There were several reasons for this failure. Monitoring from space sounded bizarre and radical to politicians who were used to more conventional ways of research, such as the ground-based studies. Also, a few people in the White House compared “Global Habitability” to President Jimmy Carter’s “Global 2000” report, which predicted a deteriorated future for the planet and which the Reagan Administration was trying to diminish its importance.
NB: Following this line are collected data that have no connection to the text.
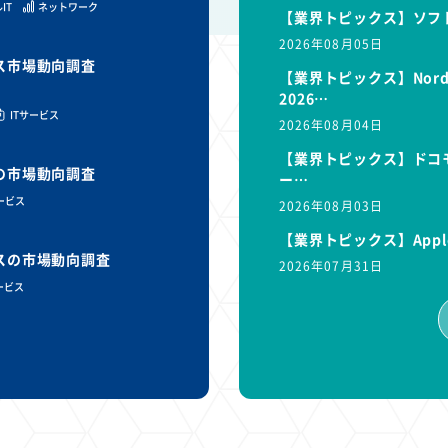
IT
ネットワーク
【業界トピックス】ソフ
2026年08月05日
ビス市場動向調査
【業界トピックス】Nor
2026…
ITサービス
2026年08月04日
【業界トピックス】ドコモ
スの市場動向調査
ー…
サービス
2026年08月03日
【業界トピックス】Appl
ビスの市場動向調査
2026年07月31日
ービス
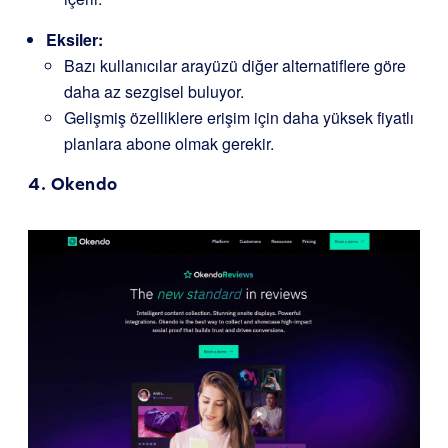
Eksiler:
Bazı kullanıcılar arayüzü diğer alternatiflere göre
daha az sezgisel buluyor.
Gelişmiş özelliklere erişim için daha yüksek fiyatlı
planlara abone olmak gerekir.
4.
Okendo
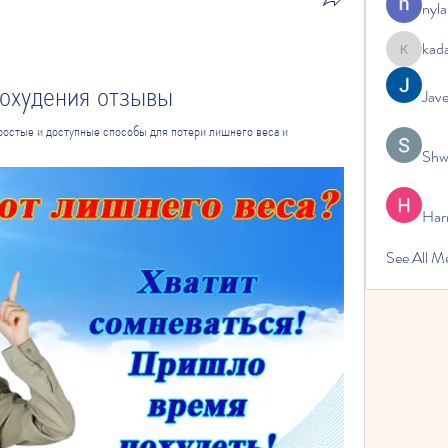
nyla
kad
kadamrad
охудения отзывы
Jav
ростые и доступные способы для потери лишнего веса и 
Shw
Har
See All 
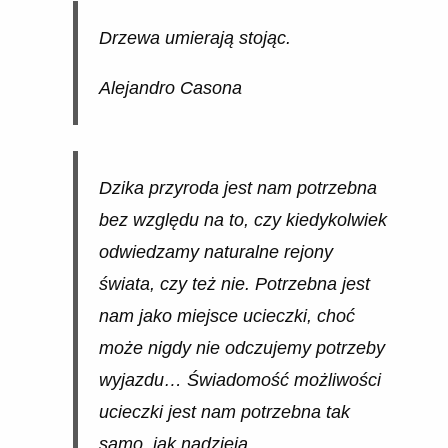
Drzewa umierają stojąc.
Alejandro Casona
Dzika przyroda jest nam potrzebna
bez względu na to, czy kiedykolwiek
odwiedzamy naturalne rejony
świata, czy też nie. Potrzebna jest
nam jako miejsce ucieczki, choć
może nigdy nie odczujemy potrzeby
wyjazdu… Świadomość możliwości
ucieczki jest nam potrzebna tak
samo, jak nadzieja.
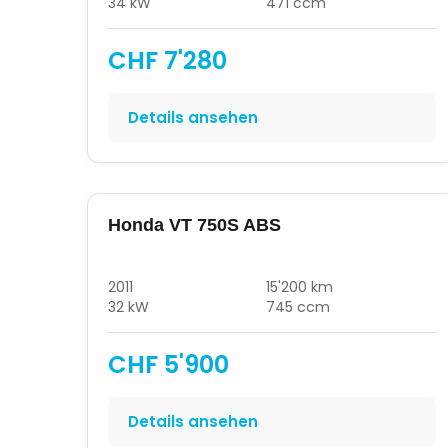
34 kW
471 ccm
CHF 7'280
Details ansehen
Honda VT 750S ABS
2011
15'200 km
32 kW
745 ccm
CHF 5'900
Details ansehen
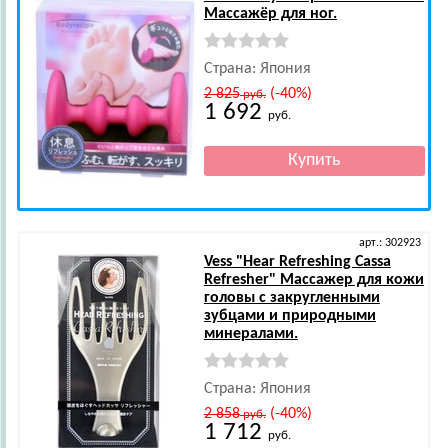
Массажёр для ног.
Страна: Япония
2 825
(-40%)
руб.
1 692
руб.
арт.: 302923
Vess
"Hear Refreshing Cassa
Refresher" Массажер для кожи
головы с закругленными
зубцами и природными
минералами.
Страна: Япония
2 858
(-40%)
руб.
1 712
руб.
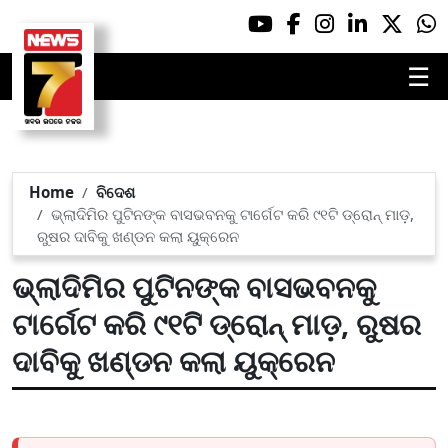
☰
Home
ବିଦେଶ
ଭ୍ଲାଦିମିର ପୁଟିନଙ୍କ ବାସଭବନକୁ ଟାର୍ଗେଟ କରି ୯୧ଟି ଡ୍ରୋନ୍ ମାଡ଼,
ରୁଷର ଦାବିକୁ ଖଣ୍ଡନ କଲା ୟୁକ୍ରେନ
ଭ୍ଲାଦିମିର ପୁଟିନଙ୍କ ବାସଭବନକୁ
ଟାର୍ଗେଟ କରି ୯୧ଟି ଡ୍ରୋନ୍ ମାଡ଼, ରୁଷର
ଦାବିକୁ ଖଣ୍ଡନ କଲା ୟୁକ୍ରେନ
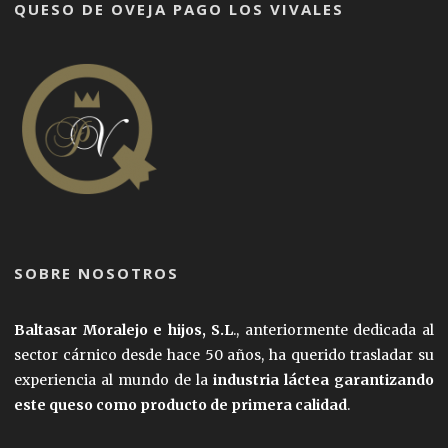
QUESO DE OVEJA PAGO LOS VIVALES
SOBRE NOSOTROS
Baltasar Moralejo e hijos, S.L
., anteriormente dedicada al
sector cárnico desde hace 50 años, ha querido trasladar su
experiencia al mundo de la
industria láctea garantizando
este queso como producto de primera calidad
.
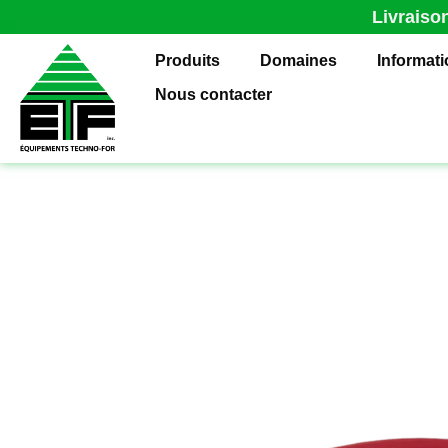
Livraiso
Produits
Domaines
Informat
Nous contacter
A second reason, form the political point of view, was NASA’s inability to define clearly the objectives of the programme.  At the beginning of the 1980s the economic and policy choices have reached a turning point in the United States. In July 1979, Paul Volcker, ‘a chairman with unusual ability to provide intellectual leadership’, who ‘constantly questioning and probing’ and ‘leaves the distinct impression of a man more comfortable in greater obscurity’ according to New York Times, took command at the U.S. Federal Reserve, and within a few months dramatically changed the monetary policy.  Volcker, who was chairman until 1987, was often called the second most powerful person in the United States. Ronald Reagan, who was elected President in 1981,  set a course to revitalise the economy of the United States by adding Volker’s ideas, to  his own beliefs about market and private sector deregulation.

Paul Volcker
Source: Wikipedia

On a statement released on April 16th 1981, President Reagan declared that it wastime to put a halt to the “national scandal of waste, fraud and abuse” and he was determined to cut programmes that he believed the country did not need. According to NASA the Global Habitability programme would cost a total of $1.7 billion dollars per year. For such a cost the President and the Congress would expect same practical results for taxpayers’ money, for example, knowledge about future climate that could be used to assess (in monetary terms) the probable societal consequences of anthropogenic activities. What NASA and the Global Habitability Executive Committee offered instead was a curiosity – driven research programme, were academic objectives clearly overweighed the societal objectives.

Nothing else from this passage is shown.